いつだって求められるは身ばかりで、与えられる言葉の裏の本心に……あちきを手に入れさえすれば矜侍は満足すると見え隠れする。
そんなに『花街一の花魁をモノにした男』の称号が欲しいのか。
ならば欲しいのは『花街一の花魁』で…『牡丹』でなくてもよいのであろう。
そう思ってしまう。
そう思わせる――周囲が、そう感じてしまう自分が、寂しかった。
けれどそれはあちきが周りに求め、周りがあちきに求めるからだ。
――一夜の夢を。
……なれど、この鈴はあちきに何も求めない。
求めないと思うのは、それがただの拙い菓子で、少しでも私の気に入ろうとばかりに金や贅をかけたものではないからかもしれない。

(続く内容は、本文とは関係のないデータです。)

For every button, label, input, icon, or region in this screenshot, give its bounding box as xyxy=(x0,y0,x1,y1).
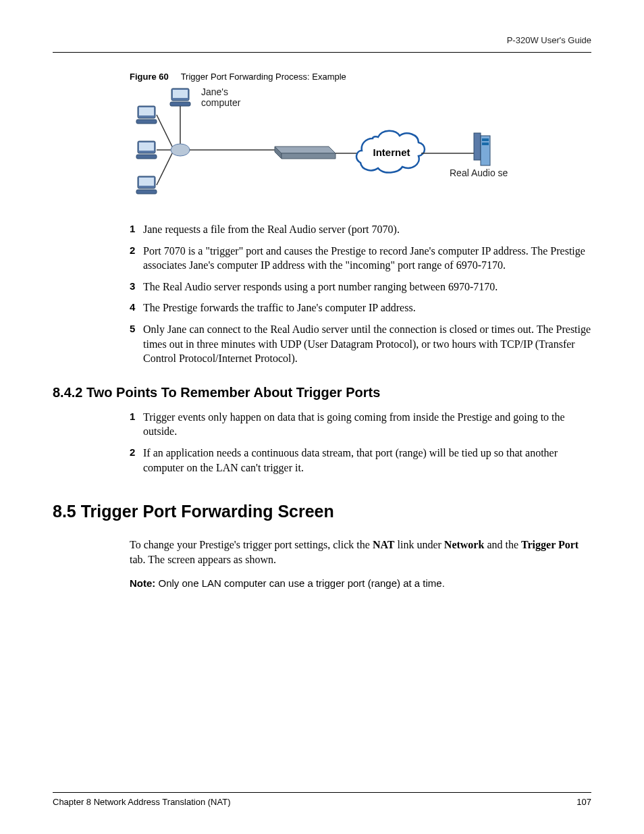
list-item: The Prestige forwards the traffic to Jan… xyxy=(130,301,591,315)
trigger-port-text: Trigger Port xyxy=(521,539,579,550)
server-label: Real Audio server xyxy=(450,167,508,178)
list-item: Only Jane can connect to the Real Audio … xyxy=(130,322,591,366)
pc-icon xyxy=(136,141,157,159)
network-diagram: Internet Jane's computer Real Audio serv… xyxy=(130,86,591,210)
router-icon xyxy=(171,144,190,156)
svg-rect-10 xyxy=(173,90,188,98)
list-item: Jane requests a file from the Real Audio… xyxy=(130,222,591,237)
note-text: Only one LAN computer can use a trigger … xyxy=(155,577,445,589)
svg-rect-1 xyxy=(139,107,154,115)
figure-label: Figure 60 xyxy=(130,72,169,82)
process-steps-list: Jane requests a file from the Real Audio… xyxy=(130,222,591,366)
janes-label-1: Jane's xyxy=(201,86,228,97)
link-line xyxy=(157,115,173,148)
section-842-body: Trigger events only happen on data that … xyxy=(130,410,591,475)
text: and the xyxy=(484,539,521,550)
internet-label: Internet xyxy=(373,147,410,158)
page: P-320W User's Guide Figure 60 Trigger Po… xyxy=(0,0,644,834)
footer-rule xyxy=(53,792,591,793)
text: tab. The screen appears as shown. xyxy=(130,554,276,565)
network-text: Network xyxy=(444,539,485,550)
svg-rect-4 xyxy=(139,142,154,151)
section-842-heading: 8.4.2 Two Points To Remember About Trigg… xyxy=(53,385,591,400)
footer-chapter: Chapter 8 Network Address Translation (N… xyxy=(53,797,230,807)
nat-link-text: NAT xyxy=(373,539,395,550)
svg-rect-11 xyxy=(170,102,190,106)
footer-page-number: 107 xyxy=(576,797,591,807)
svg-rect-5 xyxy=(136,155,157,159)
list-item: Trigger events only happen on data that … xyxy=(130,410,591,439)
svg-rect-14 xyxy=(482,138,489,141)
svg-rect-7 xyxy=(139,178,154,186)
header-doc-title: P-320W User's Guide xyxy=(53,35,591,52)
server-icon xyxy=(474,133,490,165)
pc-icon xyxy=(136,176,157,194)
list-item: If an application needs a continuous dat… xyxy=(130,446,591,475)
figure-caption-text: Trigger Port Forwarding Process: Example xyxy=(181,72,346,82)
figure-caption: Figure 60 Trigger Port Forwarding Proces… xyxy=(130,72,591,82)
modem-icon xyxy=(275,147,336,159)
text: link under xyxy=(395,539,444,550)
note-label: Note: xyxy=(130,577,155,589)
svg-rect-15 xyxy=(482,142,489,145)
janes-label-2: computer xyxy=(201,97,241,108)
link-line xyxy=(157,152,173,185)
text: To change your Prestige's trigger port s… xyxy=(130,539,373,550)
page-footer: Chapter 8 Network Address Translation (N… xyxy=(53,792,591,807)
list-item: Port 7070 is a "trigger" port and causes… xyxy=(130,244,591,273)
svg-rect-8 xyxy=(136,190,157,194)
section-85-intro: To change your Prestige's trigger port s… xyxy=(130,538,591,567)
svg-rect-12 xyxy=(474,133,481,160)
header-rule xyxy=(53,52,591,53)
remember-points-list: Trigger events only happen on data that … xyxy=(130,410,591,475)
section-85-heading: 8.5 Trigger Port Forwarding Screen xyxy=(53,502,591,521)
svg-rect-2 xyxy=(136,120,157,124)
note: Note: Only one LAN computer can use a tr… xyxy=(130,577,591,589)
pc-icon xyxy=(136,106,157,124)
list-item: The Real Audio server responds using a p… xyxy=(130,280,591,294)
janes-pc-icon xyxy=(170,88,190,106)
figure-block: Figure 60 Trigger Port Forwarding Proces… xyxy=(130,72,591,366)
internet-cloud-icon: Internet xyxy=(356,131,425,173)
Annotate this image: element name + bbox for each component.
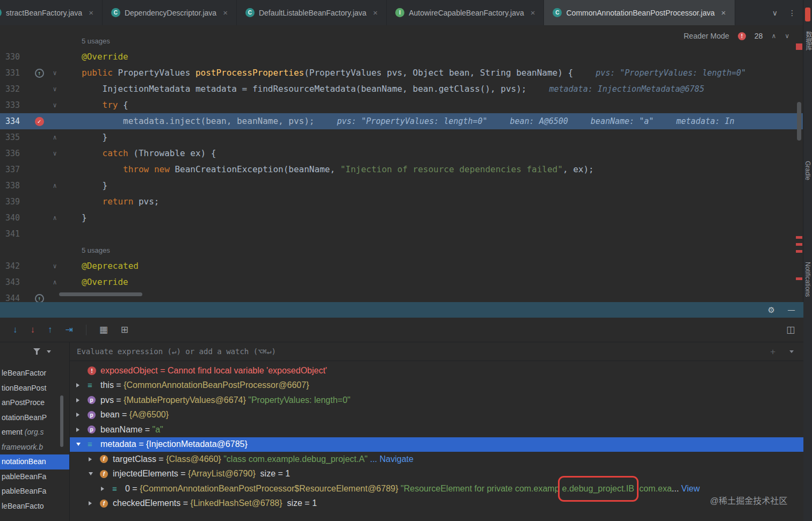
variable-row[interactable]: pbean = {A@6500} (70, 408, 803, 423)
step-out-icon[interactable]: ↑ (48, 325, 53, 334)
fold-marker[interactable]: ∨ (48, 65, 61, 81)
next-problem-icon[interactable]: ∨ (785, 32, 789, 40)
tree-chevron-icon[interactable] (76, 398, 88, 402)
tab-close-icon[interactable]: × (223, 8, 228, 17)
override-method-icon[interactable]: ↑ (35, 294, 44, 303)
filter-icon[interactable] (33, 348, 40, 355)
tab-close-icon[interactable]: × (721, 8, 726, 17)
code-line[interactable]: 334✓ metadata.inject(bean, beanName, pvs… (0, 113, 803, 129)
breakpoint-icon[interactable]: ✓ (35, 117, 44, 126)
editor-tab[interactable]: CDependencyDescriptor.java× (103, 0, 237, 25)
... navigate-link[interactable]: ... Navigate (370, 454, 414, 464)
evaluate-expression-input[interactable]: Evaluate expression (↵) or add a watch (… (70, 342, 803, 361)
stack-frame-item[interactable]: framework.b (0, 440, 69, 455)
variable-row[interactable]: ≡0 = {CommonAnnotationBeanPostProcessor$… (70, 481, 803, 496)
variable-row[interactable]: ≡this = {CommonAnnotationBeanPostProcess… (70, 378, 803, 393)
code-line[interactable]: 338∧ } (0, 178, 803, 194)
tree-chevron-icon[interactable] (76, 443, 88, 446)
tree-chevron-icon[interactable] (76, 428, 88, 432)
fold-marker[interactable]: ∨ (48, 97, 61, 113)
code-line[interactable]: 340∧} (0, 210, 803, 226)
error-stripe-mark[interactable] (796, 43, 802, 50)
code-editor[interactable]: 5 usages330@Override331↑∨public Property… (0, 25, 803, 302)
view-link[interactable]: View (679, 484, 700, 494)
variable-row[interactable]: ppvs = {MutablePropertyValues@6674} "Pro… (70, 393, 803, 408)
variable-row[interactable]: ≡metadata = {InjectionMetadata@6785} (70, 437, 803, 452)
more-options-icon[interactable]: ⋮ (788, 9, 796, 17)
code-line[interactable]: 330@Override (0, 49, 803, 65)
tree-chevron-icon[interactable] (89, 472, 100, 475)
stack-frame-item[interactable]: leBeanFacto (0, 499, 69, 514)
prev-problem-icon[interactable]: ∧ (771, 32, 776, 40)
editor-tab[interactable]: CDefaultListableBeanFactory.java× (237, 0, 387, 25)
fold-marker[interactable]: ∧ (48, 274, 61, 290)
code-line[interactable]: 336∨ catch (Throwable ex) { (0, 145, 803, 162)
frames-scrollbar[interactable] (60, 395, 63, 447)
code-line[interactable]: 342∨@Deprecated (0, 258, 803, 274)
editor-tab[interactable]: CCommonAnnotationBeanPostProcessor.java× (544, 0, 735, 25)
minimize-icon[interactable]: — (788, 306, 795, 314)
fold-marker[interactable]: ∨ (48, 81, 61, 97)
error-stripe-mark[interactable] (796, 277, 802, 280)
plugin-badge-icon[interactable] (805, 8, 810, 21)
code-line[interactable]: 333∨ try { (0, 97, 803, 113)
tool-window-notifications[interactable]: Notifications (804, 262, 811, 297)
tree-chevron-icon[interactable] (101, 487, 112, 491)
fold-marker[interactable]: ∨ (48, 258, 61, 274)
variable-row[interactable]: pbeanName = "a" (70, 422, 803, 437)
reader-mode-button[interactable]: Reader Mode (684, 32, 729, 40)
error-stripe-mark[interactable] (796, 243, 802, 246)
editor-tab[interactable]: IAutowireCapableBeanFactory.java× (387, 0, 544, 25)
code-line[interactable]: 331↑∨public PropertyValues postProcessPr… (0, 65, 803, 81)
fold-marker[interactable]: ∨ (48, 145, 61, 162)
tree-chevron-icon[interactable] (76, 383, 88, 387)
error-stripe-mark[interactable] (796, 250, 802, 253)
stack-frame-item[interactable]: pableBeanFa (0, 469, 69, 485)
vertical-scrollbar[interactable] (797, 102, 801, 141)
tree-chevron-icon[interactable] (89, 457, 100, 461)
variable-row[interactable]: !exposedObject = Cannot find local varia… (70, 363, 803, 378)
step-into-icon[interactable]: ↓ (13, 325, 18, 334)
tree-chevron-icon[interactable] (76, 413, 88, 417)
tab-close-icon[interactable]: × (373, 8, 378, 17)
editor-tab[interactable]: CstractBeanFactory.java× (0, 0, 103, 25)
stack-frame-item[interactable]: ement (org.s (0, 425, 69, 440)
error-stripe-mark[interactable] (796, 236, 802, 239)
view-breakpoints-icon[interactable]: ▦ (99, 325, 108, 334)
variable-row[interactable]: finjectedElements = {ArrayList@6790} siz… (70, 467, 803, 482)
fold-marker[interactable]: ∧ (48, 178, 61, 194)
code-line[interactable]: 341 (0, 226, 803, 242)
stack-frame-item[interactable]: anPostProce (0, 395, 69, 410)
stack-frame-item[interactable]: otationBeanP (0, 410, 69, 425)
stack-frame-item[interactable]: leBeanFactor (0, 366, 69, 381)
mute-breakpoints-icon[interactable]: ⊞ (121, 325, 128, 334)
tool-window-gradle[interactable]: Gradle (804, 161, 811, 180)
stack-frame-item[interactable]: notationBean (0, 454, 69, 469)
tab-close-icon[interactable]: × (89, 8, 93, 17)
fold-marker[interactable]: ∧ (48, 129, 61, 145)
variable-row[interactable]: fcheckedElements = {LinkedHashSet@6788} … (70, 496, 803, 511)
layout-settings-icon[interactable]: ◫ (786, 324, 795, 335)
tab-close-icon[interactable]: × (531, 8, 535, 17)
code-line[interactable]: 5 usages (0, 33, 803, 49)
tree-chevron-icon[interactable] (89, 501, 100, 505)
code-line[interactable]: 335∧ } (0, 129, 803, 145)
code-line[interactable]: 5 usages (0, 242, 803, 258)
stack-frame-item[interactable]: tionBeanPost (0, 381, 69, 396)
chevron-down-icon[interactable] (47, 350, 51, 353)
code-line[interactable]: 343∧@Override (0, 274, 803, 290)
variable-row[interactable]: ftargetClass = {Class@4660} "class com.e… (70, 452, 803, 467)
code-line[interactable]: 332∨ InjectionMetadata metadata = findRe… (0, 81, 803, 97)
fold-marker[interactable]: ∧ (48, 210, 61, 226)
override-method-icon[interactable]: ↑ (35, 69, 44, 78)
hidden-tabs-icon[interactable]: ∨ (772, 9, 778, 17)
stack-frame-item[interactable]: pableBeanFa (0, 484, 69, 499)
add-watch-icon[interactable]: + (770, 347, 775, 357)
force-step-into-icon[interactable]: ↓ (31, 325, 35, 334)
code-line[interactable]: 339 return pvs; (0, 194, 803, 210)
chevron-down-icon[interactable] (789, 350, 794, 353)
code-line[interactable]: 337 throw new BeanCreationException(bean… (0, 162, 803, 178)
run-to-cursor-icon[interactable]: ⇥ (66, 325, 73, 334)
tool-window-database[interactable]: 数据库 (804, 31, 812, 50)
settings-gear-icon[interactable]: ⚙ (768, 305, 775, 315)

まだあちきにも拙く一直線に……駆け引きなしに思ってくれる。
そんな方がいることが幸せだと思えた。
例え囃し立てられての、からかいでも構わない。
手のひらに収まるくらいであったあの菓子を、砕いて表わる鈴はどんなもの。
綺麗に編んだ組紐で根付にしようか、湯屋の中、もう考えるあちきには、二刻後過ぎて暫くも、開けるのなんだか勿体ないとただただ馳せるのは中身のことと送り主のことだけであった。
だってこんなに嬉しくて堪らぬのだ。
厭わしい客の相手すら、卓上に置いた袋菓子がちらり見えるだけで気張れた。
数人の相手を終え、夜を越え…筋が張り凝った肩を首を回し宥める。
いくばくか疲れた体は甘いものを求めいて、同時に安らぎも欲しく思い、――戸惑いながらも、決めた。
小さく口を開き、袋菓子にそうっと歯をたて力を入れればカリと音をたて板菓子が割れ、小さく開いた穴を下にするようひっくり返せば、小さな鈴が手に転がる。